Total time: 1 hr 10 min • Prep: 20 min • Cook: 20 min • Serves: 4 • Difficulty: Easy

Prawn and pesto pizza
Prawn and pesto pizza

Ingredients

Plain wholemeal flour

⅔ cup(s), (100g)

Plain flour

½ cup(s), (75g)

Dry yeast

1 tsp

Caster sugar

¼ tsp

Olive oil

2 tsp

Raw peeled prawns

300 g, deveined

Garlic

1 clove(s), crushed

Fresh lemon rind

1 tsp, finely grated

Cherry tomatoes

120 g, halved

Red onion

1 small, finely shopped

Zucchini

1 small, thinly sliced

Basil pesto

1 tbs

Bocconcini

100 g, drained, torn

Fresh basil

1 tbs, to garnish

Oil spray

2 x 3 second spray(s)

Instructions

1

Combine flours and pinch of salt in a medium bowl.

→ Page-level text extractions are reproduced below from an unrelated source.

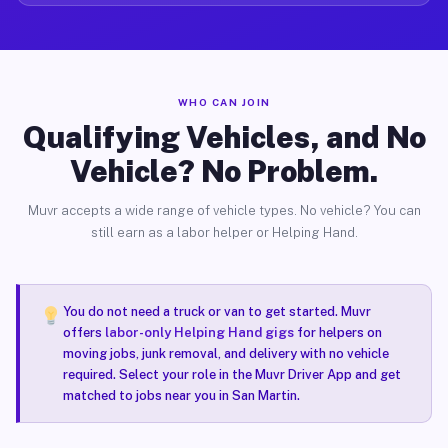
WHO CAN JOIN
Qualifying Vehicles, and No
Vehicle? No Problem.
Muvr accepts a wide range of vehicle types. No vehicle? You can
still earn as a labor helper or Helping Hand.
You do not need a truck or van to get started. Muvr
offers
labor-only Helping Hand gigs
for helpers on
moving jobs, junk removal, and delivery with no vehicle
required. Select your role in the Muvr Driver App and get
matched to jobs near you in San Martin.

Make a well in the centre. Add yeast and sugar. Pour in oil and ½ cup (125ml) warm water and mix with a flat-bladed knife until dough sticks together. Turn onto a lightly floured surface and knead for 5 minutes or until dough is smooth and elastic. Lightly spray a clean bowl with oil. Place dough in bowl and set aside, covered with plastic wrap and a clean tea towel, in a warm place for 30–40 minutes or until dough has doubled in size.

2

Preheat oven to 220°C or 200°C fan-forced. Lightly spray a 36cm pizza tray with oil. Combine prawns, garlic and rind in a bowl.

3

Punch dough down with a fist. Turn onto a lightly floured surface and knead for 30 seconds until smooth. Roll dough out to a 35cm x 20cm rectangle. Lift onto prepared tray.

4

Arrange tomatoes, onion and zucchini over dough. Top with prawn mixture and bake for 20–25 minutes or until base is crisp and golden.

5

Top with pesto and bocconcini. Sprinkle with basil to serve.